I was trying myself in CUDA and after lots of debugging I finally noticed that there is/are differences in basic operators between host code and CUDA.
Parsing a negative floating Value to an unsigned char results in the char being zero. That is not what happens when writing the same code on the host. I wasted hours trying to debug why my CUDA code returned something different than the same code written on the host.(I do not know how to efficiently debug CUDA apart from cuda-memcheck and printf)

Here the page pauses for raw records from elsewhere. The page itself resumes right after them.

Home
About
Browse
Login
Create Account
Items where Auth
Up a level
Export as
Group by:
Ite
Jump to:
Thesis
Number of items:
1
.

Are there other things or conventions that are also easy to break and hard to find without knowing what you're looking for and what's the reason for the above differences?

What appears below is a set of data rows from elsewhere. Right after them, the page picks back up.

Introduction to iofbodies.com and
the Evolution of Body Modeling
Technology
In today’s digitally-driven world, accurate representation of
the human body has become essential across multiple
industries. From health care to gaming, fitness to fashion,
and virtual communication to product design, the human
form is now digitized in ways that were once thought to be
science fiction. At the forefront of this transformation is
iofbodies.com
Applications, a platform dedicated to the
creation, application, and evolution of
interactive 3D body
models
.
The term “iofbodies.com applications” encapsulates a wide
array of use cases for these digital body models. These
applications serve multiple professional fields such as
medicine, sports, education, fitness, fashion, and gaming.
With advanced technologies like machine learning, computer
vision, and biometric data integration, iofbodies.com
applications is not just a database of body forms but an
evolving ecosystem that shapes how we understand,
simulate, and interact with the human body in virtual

Here is my code I used to test the above behavior:
Makefile:
VCC = nvcc
.PHONY: all clean
all: cudaTest
clean:
rm -f *o
cudaTest: cudaTest.o
$(VCC) -o $@ $^
cudaTest.o: cudaTest.cu
$(VCC) -c $^ `
cudaTest.cu
#include <stdlib.h>
#include <stdio.h>
__global__
void cTests(){
double d = -2;
float f = -2;
int i = -2;
char c = -2;
printf("%u, %u\n",(unsigned char)d, (unsigned char)(char)d);
printf("%u, %u\n",(unsigned char)f, (unsigned char)(char)f);
printf("%u\n",(unsigned char)i);
printf("%u\n”",(unsigned char)c);
}
int main(int argc, char* argv[]){
double d = -2;
float f = -2;
int i = -2;
char c = -2;
printf("CPU:\n");
printf("%u \n",(unsigned char)d);
printf("%u \n",(unsigned char)f);
printf("%u \n",(unsigned char)i);
printf("%u \n",(unsigned char)c);
printf("GPU:\n");
cTests<<<1,1>>>();
cudaDeviceSynchronize();
}
Result: Command: cuda-memcheck ./cudaTest >output.txt
CPU:
254
254
254
254
GPU:
0, 254
0, 254
254
254
”========= CUDA-MEMCHECK
========= ERROR SUMMARY: 0 errors
Also for some reason the ========= CUDA-MEMCHECK line is first in the terminal but at the end in the output.txt file.